**EXERCISE DIRECTIONS:**
Which lines of the records below contain the word "الملا"? Show each one.

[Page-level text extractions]
%%

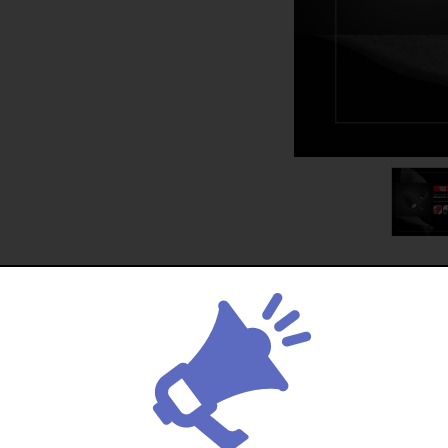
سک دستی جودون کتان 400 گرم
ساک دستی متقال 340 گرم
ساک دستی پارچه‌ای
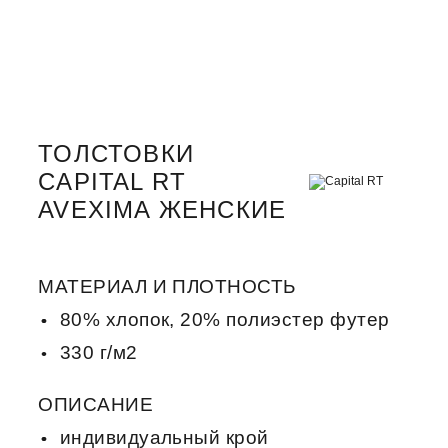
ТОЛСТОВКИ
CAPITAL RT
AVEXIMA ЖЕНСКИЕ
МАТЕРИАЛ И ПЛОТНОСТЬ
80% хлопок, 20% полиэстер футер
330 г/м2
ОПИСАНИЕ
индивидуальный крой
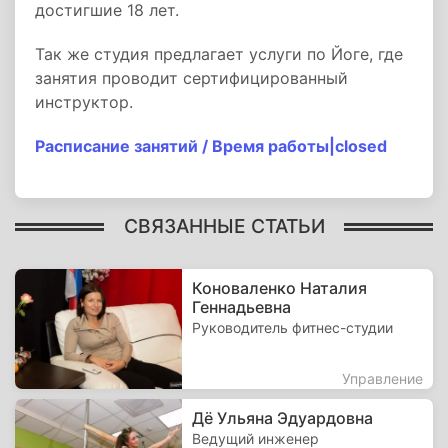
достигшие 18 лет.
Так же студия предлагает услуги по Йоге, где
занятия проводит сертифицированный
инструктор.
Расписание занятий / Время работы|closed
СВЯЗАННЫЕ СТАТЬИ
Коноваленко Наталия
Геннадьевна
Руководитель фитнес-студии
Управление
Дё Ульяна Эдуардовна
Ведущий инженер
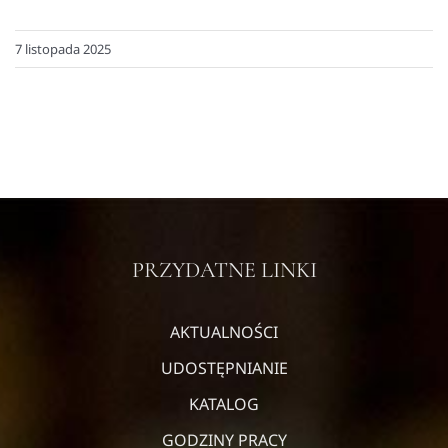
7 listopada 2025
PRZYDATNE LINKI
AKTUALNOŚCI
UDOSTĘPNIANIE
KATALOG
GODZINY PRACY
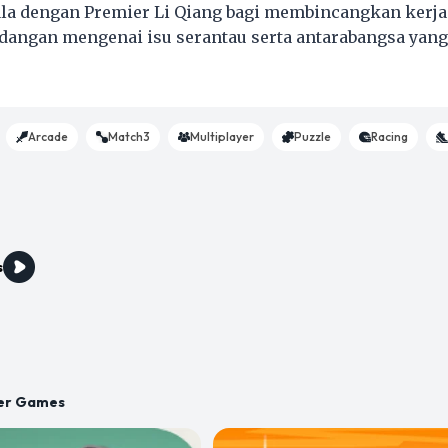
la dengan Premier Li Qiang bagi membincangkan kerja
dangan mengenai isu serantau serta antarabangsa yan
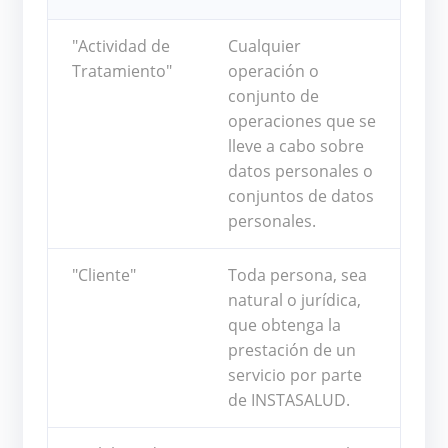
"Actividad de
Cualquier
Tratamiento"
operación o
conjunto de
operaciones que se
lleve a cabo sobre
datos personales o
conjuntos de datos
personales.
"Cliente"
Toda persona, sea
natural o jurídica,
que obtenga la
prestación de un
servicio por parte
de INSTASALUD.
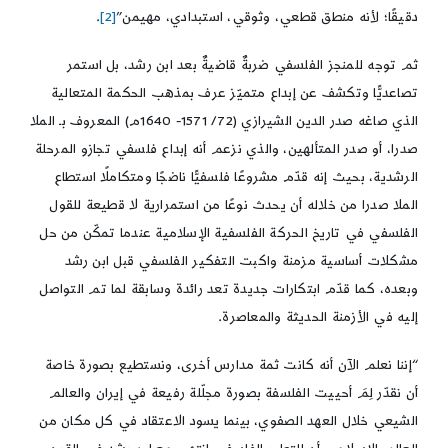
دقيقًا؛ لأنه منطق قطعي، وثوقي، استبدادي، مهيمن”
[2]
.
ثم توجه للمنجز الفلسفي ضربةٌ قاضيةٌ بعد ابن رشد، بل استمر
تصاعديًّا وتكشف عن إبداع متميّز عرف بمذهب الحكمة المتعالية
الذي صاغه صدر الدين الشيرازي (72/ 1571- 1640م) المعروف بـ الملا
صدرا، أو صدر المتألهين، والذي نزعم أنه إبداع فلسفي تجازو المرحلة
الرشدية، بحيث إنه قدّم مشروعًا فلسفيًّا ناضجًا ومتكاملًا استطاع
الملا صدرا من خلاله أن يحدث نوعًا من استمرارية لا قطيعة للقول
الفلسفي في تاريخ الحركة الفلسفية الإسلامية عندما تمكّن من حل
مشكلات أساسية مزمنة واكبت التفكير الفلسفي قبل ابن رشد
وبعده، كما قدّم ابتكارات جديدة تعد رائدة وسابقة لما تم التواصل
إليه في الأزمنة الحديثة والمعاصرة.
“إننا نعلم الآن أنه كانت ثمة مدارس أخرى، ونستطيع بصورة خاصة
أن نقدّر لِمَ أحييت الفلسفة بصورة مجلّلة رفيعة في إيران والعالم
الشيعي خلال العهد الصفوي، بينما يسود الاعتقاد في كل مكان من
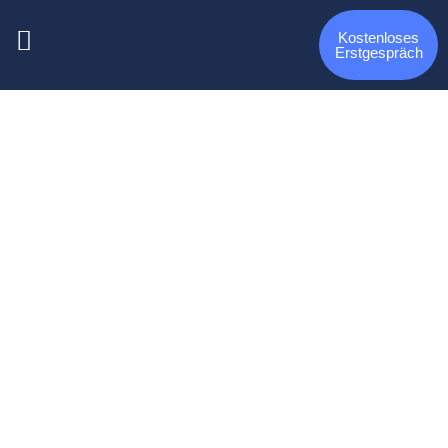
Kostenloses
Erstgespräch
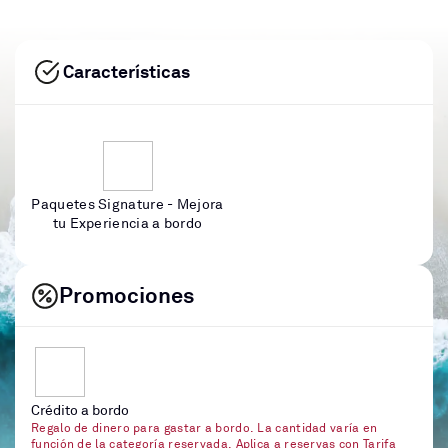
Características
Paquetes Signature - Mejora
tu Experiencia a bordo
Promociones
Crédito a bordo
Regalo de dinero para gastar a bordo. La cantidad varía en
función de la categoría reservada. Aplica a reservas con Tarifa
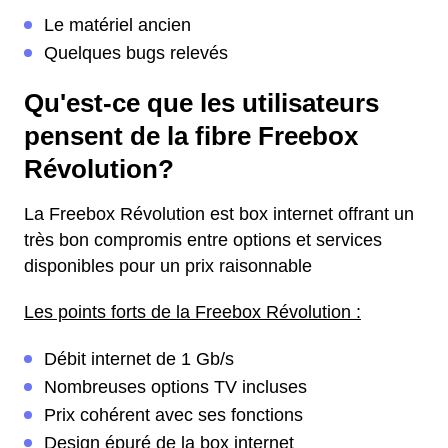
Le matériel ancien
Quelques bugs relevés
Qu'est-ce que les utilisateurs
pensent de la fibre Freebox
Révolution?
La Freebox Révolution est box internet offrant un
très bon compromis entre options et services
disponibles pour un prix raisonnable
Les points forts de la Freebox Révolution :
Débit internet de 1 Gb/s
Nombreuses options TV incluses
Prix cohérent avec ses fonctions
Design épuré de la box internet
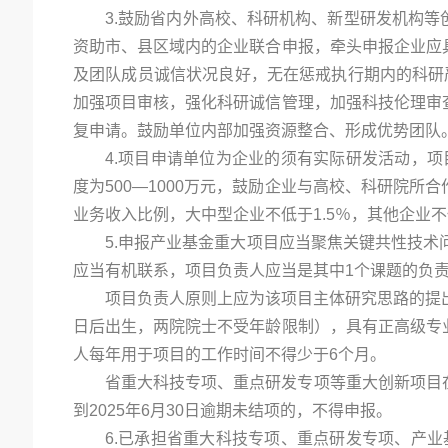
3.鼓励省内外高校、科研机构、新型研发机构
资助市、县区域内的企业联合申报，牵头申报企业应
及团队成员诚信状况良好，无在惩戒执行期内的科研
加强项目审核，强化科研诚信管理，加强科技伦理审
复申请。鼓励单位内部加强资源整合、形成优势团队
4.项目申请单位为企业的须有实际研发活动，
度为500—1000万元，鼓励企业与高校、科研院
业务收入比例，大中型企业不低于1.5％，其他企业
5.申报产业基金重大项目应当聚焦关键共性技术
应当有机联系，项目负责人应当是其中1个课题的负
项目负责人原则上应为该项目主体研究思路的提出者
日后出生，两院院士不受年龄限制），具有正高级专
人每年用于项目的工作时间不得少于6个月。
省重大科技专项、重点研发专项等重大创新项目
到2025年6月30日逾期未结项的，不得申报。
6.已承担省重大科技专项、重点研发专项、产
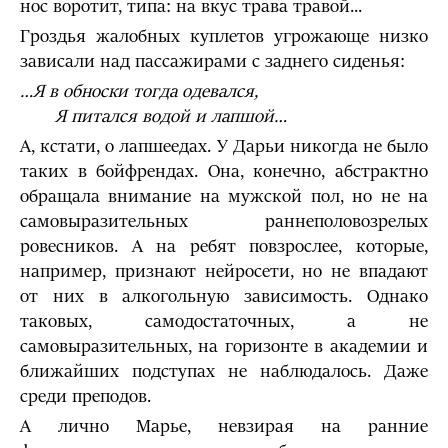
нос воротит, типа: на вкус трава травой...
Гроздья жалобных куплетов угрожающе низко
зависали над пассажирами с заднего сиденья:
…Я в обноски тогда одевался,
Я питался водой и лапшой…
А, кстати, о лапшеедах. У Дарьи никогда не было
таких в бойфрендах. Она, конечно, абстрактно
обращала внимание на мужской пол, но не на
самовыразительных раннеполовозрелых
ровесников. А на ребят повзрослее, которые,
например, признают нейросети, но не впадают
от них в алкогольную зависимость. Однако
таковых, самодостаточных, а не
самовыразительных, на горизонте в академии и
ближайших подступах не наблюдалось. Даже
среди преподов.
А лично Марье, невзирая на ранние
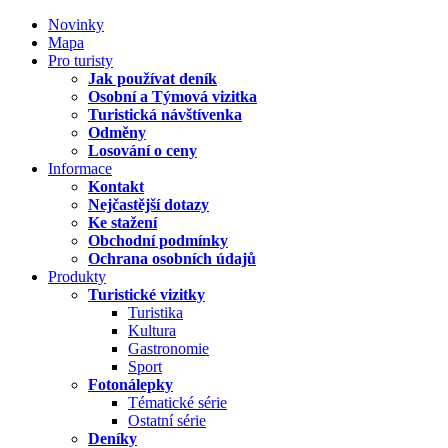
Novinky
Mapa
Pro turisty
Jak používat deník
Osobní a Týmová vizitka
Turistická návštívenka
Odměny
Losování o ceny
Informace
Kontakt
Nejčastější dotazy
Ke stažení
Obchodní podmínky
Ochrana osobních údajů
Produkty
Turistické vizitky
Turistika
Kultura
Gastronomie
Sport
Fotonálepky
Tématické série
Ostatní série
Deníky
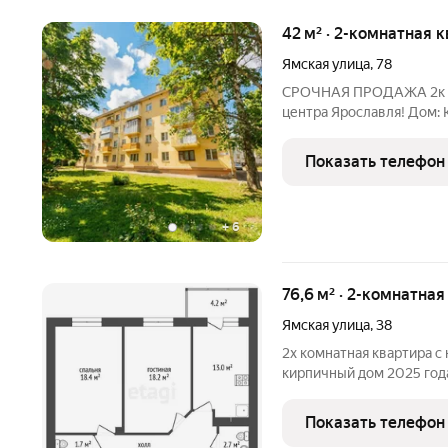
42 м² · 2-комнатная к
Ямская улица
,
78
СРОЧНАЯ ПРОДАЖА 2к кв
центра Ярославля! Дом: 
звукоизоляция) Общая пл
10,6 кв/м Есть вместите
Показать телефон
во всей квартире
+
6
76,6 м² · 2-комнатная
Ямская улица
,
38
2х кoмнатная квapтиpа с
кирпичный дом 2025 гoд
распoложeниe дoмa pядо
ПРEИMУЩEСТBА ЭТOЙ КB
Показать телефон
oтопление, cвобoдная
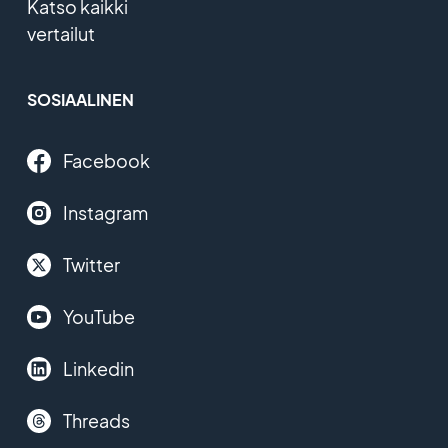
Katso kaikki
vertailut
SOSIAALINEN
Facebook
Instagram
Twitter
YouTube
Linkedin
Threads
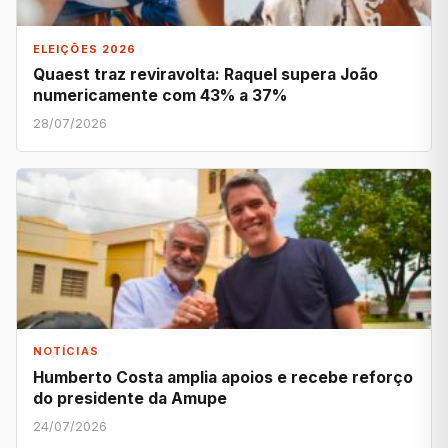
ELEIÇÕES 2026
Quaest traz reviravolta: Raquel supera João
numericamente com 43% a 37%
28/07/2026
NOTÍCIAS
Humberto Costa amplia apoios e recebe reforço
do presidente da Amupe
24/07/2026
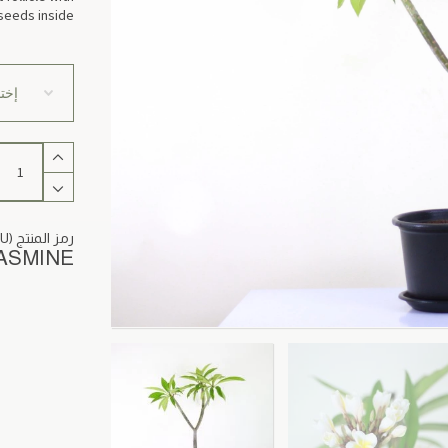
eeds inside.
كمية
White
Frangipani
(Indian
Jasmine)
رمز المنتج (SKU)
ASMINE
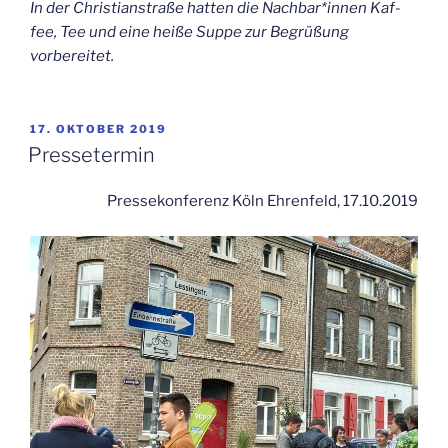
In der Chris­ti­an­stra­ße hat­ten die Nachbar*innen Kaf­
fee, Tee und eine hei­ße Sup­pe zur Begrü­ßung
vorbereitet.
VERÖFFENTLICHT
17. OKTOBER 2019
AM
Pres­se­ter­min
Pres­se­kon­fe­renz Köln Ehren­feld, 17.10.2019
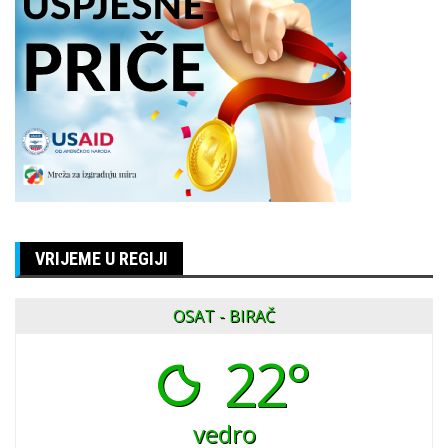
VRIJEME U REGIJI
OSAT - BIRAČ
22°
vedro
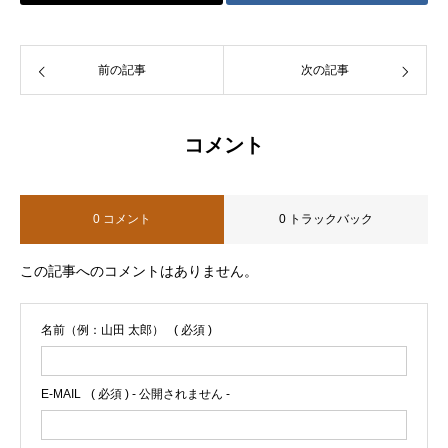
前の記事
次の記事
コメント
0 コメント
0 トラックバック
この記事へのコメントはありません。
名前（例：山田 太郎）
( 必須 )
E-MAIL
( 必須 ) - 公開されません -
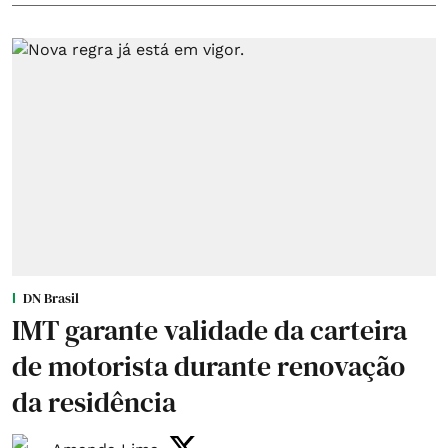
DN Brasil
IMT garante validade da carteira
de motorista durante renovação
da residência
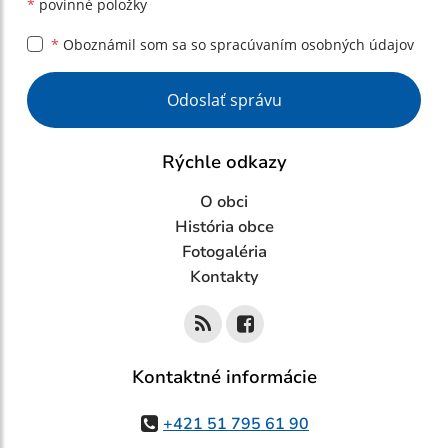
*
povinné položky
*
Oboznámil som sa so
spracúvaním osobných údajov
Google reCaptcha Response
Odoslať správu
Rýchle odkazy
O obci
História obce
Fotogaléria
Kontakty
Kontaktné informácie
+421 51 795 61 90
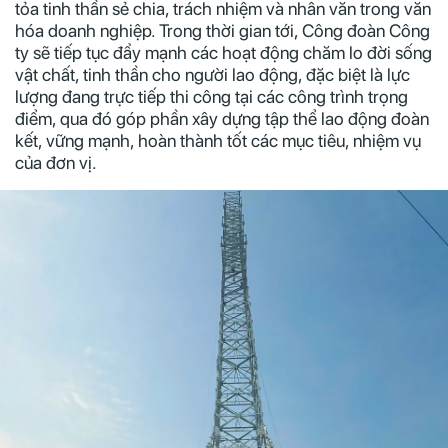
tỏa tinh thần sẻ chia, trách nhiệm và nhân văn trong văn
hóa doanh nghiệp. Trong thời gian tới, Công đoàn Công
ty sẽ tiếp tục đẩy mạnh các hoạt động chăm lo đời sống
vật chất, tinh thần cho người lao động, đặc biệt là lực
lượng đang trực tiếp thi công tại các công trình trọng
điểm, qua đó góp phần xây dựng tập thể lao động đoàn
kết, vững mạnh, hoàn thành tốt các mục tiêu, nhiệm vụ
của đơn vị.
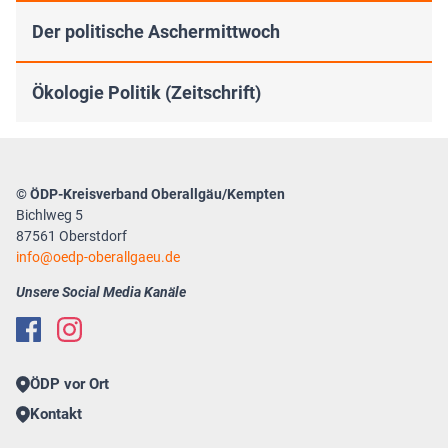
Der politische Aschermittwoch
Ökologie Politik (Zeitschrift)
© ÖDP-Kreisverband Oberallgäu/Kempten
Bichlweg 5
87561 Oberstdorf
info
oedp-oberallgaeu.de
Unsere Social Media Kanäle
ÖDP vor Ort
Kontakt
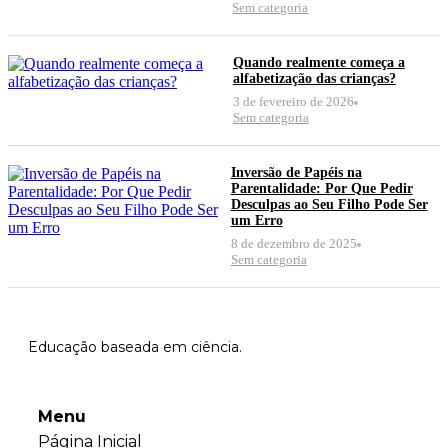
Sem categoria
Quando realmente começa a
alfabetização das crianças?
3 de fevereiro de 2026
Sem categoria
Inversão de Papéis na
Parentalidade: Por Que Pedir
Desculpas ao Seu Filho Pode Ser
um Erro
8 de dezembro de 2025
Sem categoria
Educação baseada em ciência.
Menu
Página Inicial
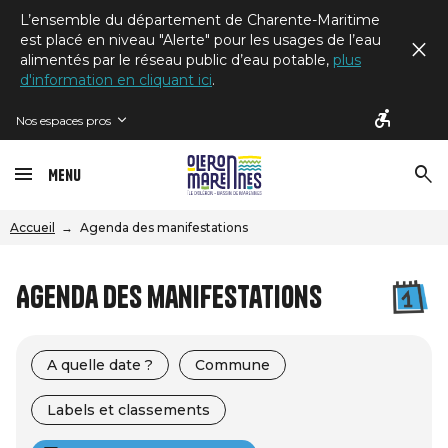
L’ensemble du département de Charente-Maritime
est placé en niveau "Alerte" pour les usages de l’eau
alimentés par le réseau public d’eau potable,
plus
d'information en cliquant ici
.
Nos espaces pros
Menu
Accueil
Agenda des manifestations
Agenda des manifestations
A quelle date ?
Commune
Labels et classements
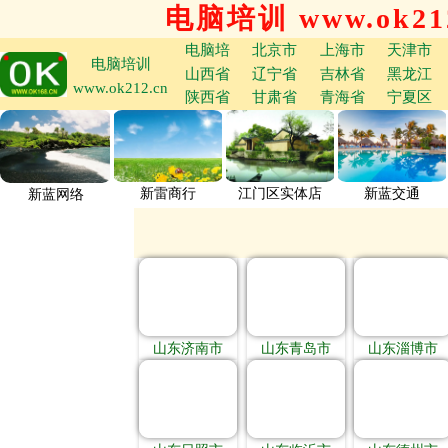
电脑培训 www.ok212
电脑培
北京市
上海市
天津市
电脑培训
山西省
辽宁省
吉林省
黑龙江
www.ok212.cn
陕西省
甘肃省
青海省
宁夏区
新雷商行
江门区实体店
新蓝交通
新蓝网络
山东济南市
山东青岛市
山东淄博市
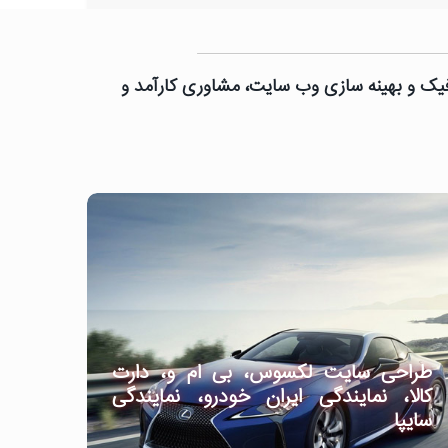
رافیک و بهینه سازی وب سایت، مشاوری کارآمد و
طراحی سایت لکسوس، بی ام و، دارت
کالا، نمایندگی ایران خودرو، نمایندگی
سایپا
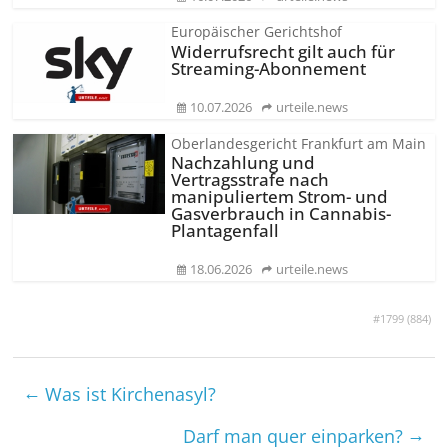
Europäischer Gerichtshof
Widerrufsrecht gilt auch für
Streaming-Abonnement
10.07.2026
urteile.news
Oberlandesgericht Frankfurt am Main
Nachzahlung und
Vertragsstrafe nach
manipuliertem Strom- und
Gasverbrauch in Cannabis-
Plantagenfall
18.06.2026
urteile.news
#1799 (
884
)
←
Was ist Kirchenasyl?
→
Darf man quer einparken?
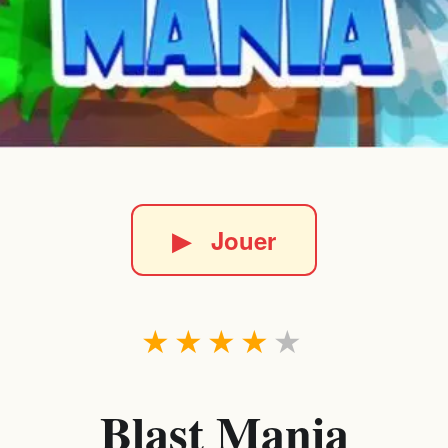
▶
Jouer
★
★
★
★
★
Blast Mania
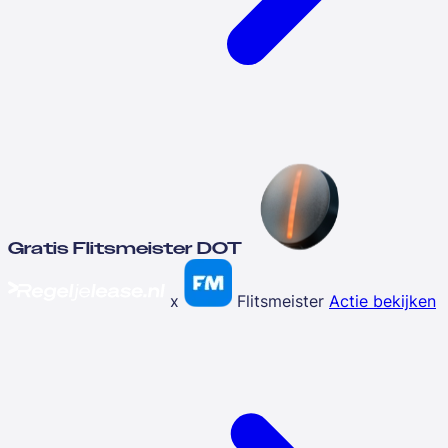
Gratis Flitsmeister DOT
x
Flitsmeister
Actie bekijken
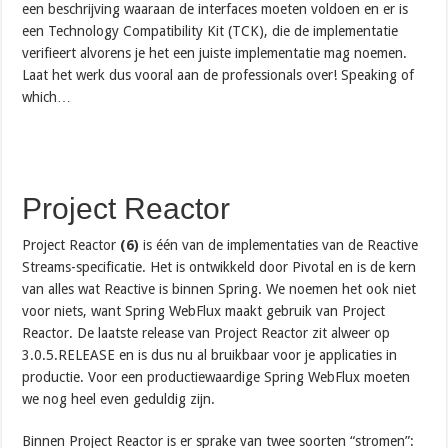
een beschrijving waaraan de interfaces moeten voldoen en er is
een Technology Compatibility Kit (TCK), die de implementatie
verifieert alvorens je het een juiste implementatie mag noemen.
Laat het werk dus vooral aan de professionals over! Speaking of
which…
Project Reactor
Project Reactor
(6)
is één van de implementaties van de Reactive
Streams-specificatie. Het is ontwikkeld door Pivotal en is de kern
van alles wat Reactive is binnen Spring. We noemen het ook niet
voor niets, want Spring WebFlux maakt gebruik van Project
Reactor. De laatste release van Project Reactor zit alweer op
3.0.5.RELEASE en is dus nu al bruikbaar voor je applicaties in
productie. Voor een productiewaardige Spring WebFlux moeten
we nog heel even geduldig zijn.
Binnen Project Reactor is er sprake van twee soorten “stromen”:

%%

**SOLUTION TO THE PROBLEM:**
الذي صاغه صدر الدين الشيرازي (72/ 1571- 1640م) المعروف بـ الملا
الملا صدرا من خلاله أن يحدث نوعًا من استمرارية لا قطيعة للقول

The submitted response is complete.